Some of the highest value companies in the world - Facebook, Google, Amazon - all figured out a while ago that opening the kimono and providing external developer access to more of the plumbing of their core products was a great way to leverage their tech investment, reinforce their product portfolio, and expand partnership opportunities. They built cultures that reinforced share and re-use principles, which were key to making this possible. This catalyzed the API economy and enabled many, many new products to be built and market-tested faster and more cheaply than before. API providers reaped the benefits of more customers, more traffic, deeper integration, and, at least for some, the seeds of new, multi-billion dollar businesses.

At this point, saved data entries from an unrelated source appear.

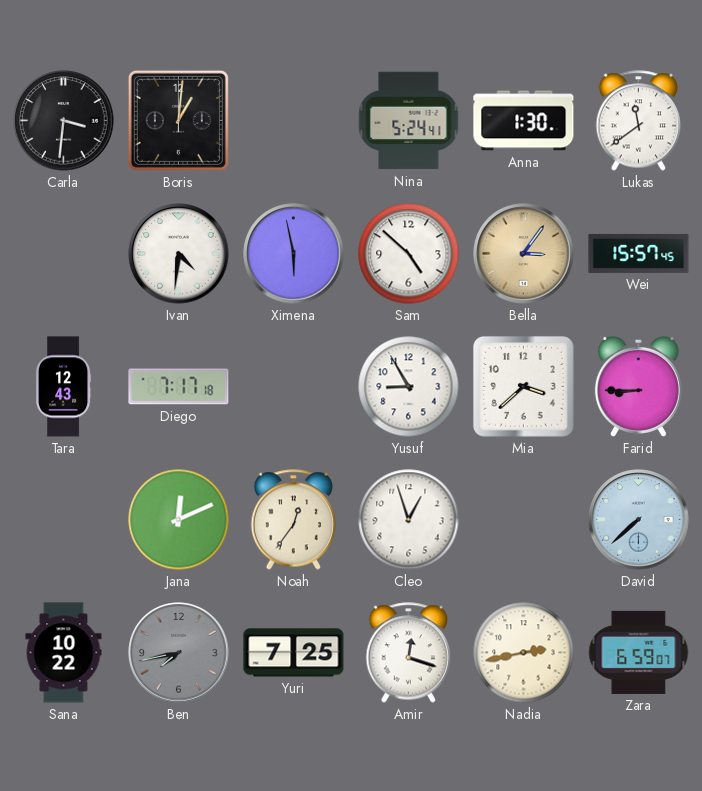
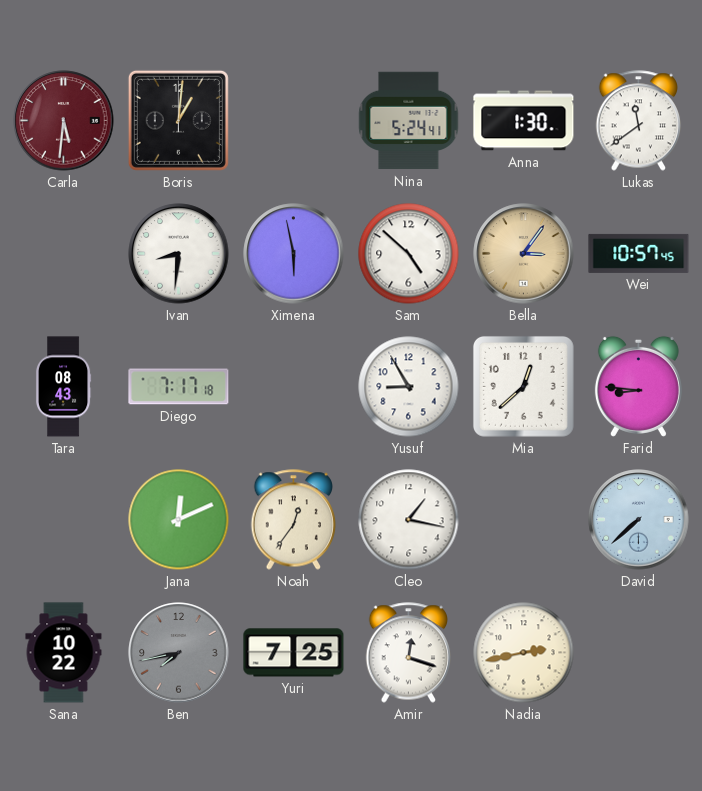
Carla: 3:31 -> 5:31
Carla dial: black -> burgundy
Ivan: 4:31 -> 8:31
Wei: 15:57 -> 10:57
Tara: 12:43 -> 08:43
Mia: 3:38 -> 12:38
Farid: 8:45 -> 8:46
Cleo: 12:57 -> 1:17
Zara: 6:59 -> none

Even Twitter owes much of its early success to an API strategy even if they subsequently pulled back from it.
The second wave - companies like Twilio and Stripe - skipped the traditional “product” part altogether. They made the APIs themselves their core product and focused on providing great developer experiences as their primary mission. Their customers quickly integrated and got the benefit of essential, needed capabilities without having to build and maintain a lot of non-differentiating functionality themselves. Agility improved. Hackathons happened. Apps and start-ups exploded. It became the default way to build new experiences, iterate, and verify product-market fit.
To remain competitive as an established player your organisation also needs to adopt an API-first approach. It is a nontrivial change to how you look and think about your tech portfolio.
Actualizing Your Future
For newer companies, this approach is already second nature. They’ve likely grown up inside the new reality. But what if you are a large, established company with a lot of existing infrastructure and customers? How do you go about making this transition while still running your business?

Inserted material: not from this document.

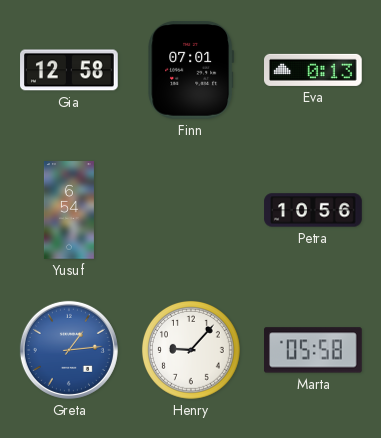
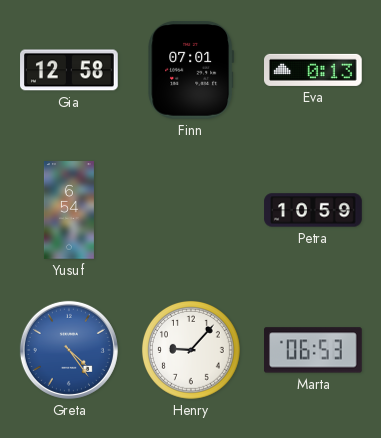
Petra: 10:56 -> 10:59
Greta: 1:14 -> 4:24
Marta: 05:58 -> 06:53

First, your tech landscape probably looks quite different. Your legacy code base - probably influenced by SOA, but developed before “microservices” was even a word – is likely sub-optimal. You may have built a lot of tech debt over the years and you may not have a culture that natively reinforces the principles of clear componentization and reuse. Testing may be spotty and there are likely skeletons left over from various re-orgs and abandoned projects. Documentation may leave a lot to be desired. This is not a nice, level foundation on which to start a major microservices transformation. There are, as we say, a lot of “challenges”.

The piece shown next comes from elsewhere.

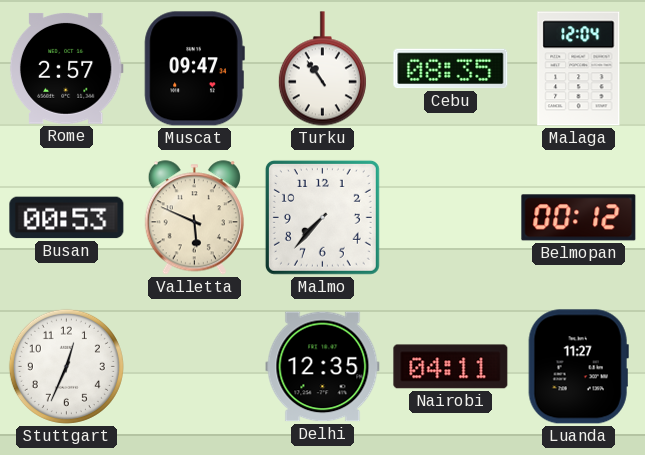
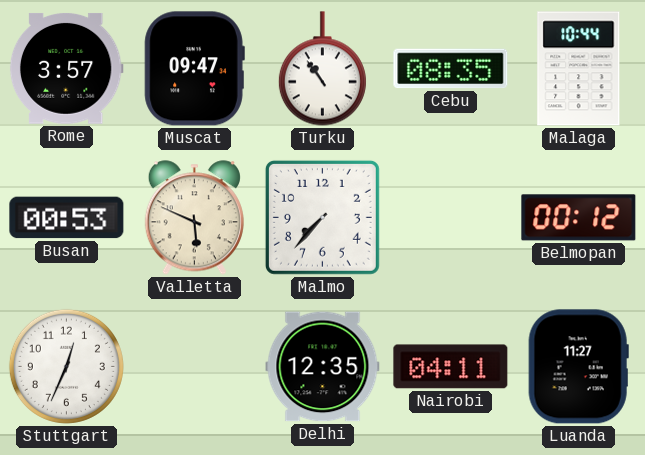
Rome: 2:57 -> 3:57
Malaga: 12:04 -> 10:44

The other major consideration is organizational chutzpah. Executives may be sold on the need for an API-first strategy, but their understanding of the commitment required to get there may vary. Understanding where you are on this spectrum is very important to your success.
On one end, you get the Manhattan project. The bus stops, everybody gets 100% with the program, it’s the top priority, and almost everything else is put on hold. This is rare. If you find yourself in this situation, run with it. Treat it as a massive project and move quickly. You’re not likely to get a second chance.
More likely, practical reality puts you somewhere in the middle. There may be a commitment to slow the bus a little, but it’s definitely going to keep moving and the wheels will need to be changed along the way. As a leader of the transformation, this feels a lot messier. It raises a lot of difficult and important questions that don’t have obvious answers. How is it going to be prioritized? Which teams are going to do it? How is it going to be coordinated? When will it be done? Your job just got a lot more complex. It’s no longer a project. It’s now a complex transformation that may continue for years and it’s as much about organizational change as it is about a technology transformation.
Put on Your Product Hat
At PayPal, we’ve been on this journey for over three years. We’ve used a customer-oriented approach to go from a very monolithic, siloed architecture to a much more loosely coupled set of over 150 services with well designed, modern APIs.
There is a tendency to treat programs like this as engineering projects. We didn’t. Instead, we framed this as a larger, organizational change problem with the “product” being a fundamental shift in how we design and build APIs. Viewed that way, we were forced to identify and serve all key “customers” – developers who build and consume APIs as well as the executives that support them. It shaped our strategy, the tooling we built, how we communicated, and how we measured success. Identifying your customers and focusing on their satisfaction is a fundamental product principle. This mindset has been key to our success and it continues to shape how we manage the program today.
While no two companies are the same, many of the lessons we’ve learned and approaches we’ve used are applicable to other organizations on the same path.
To break this down, we’ve organized the effort using a framework we call the “3P’s”.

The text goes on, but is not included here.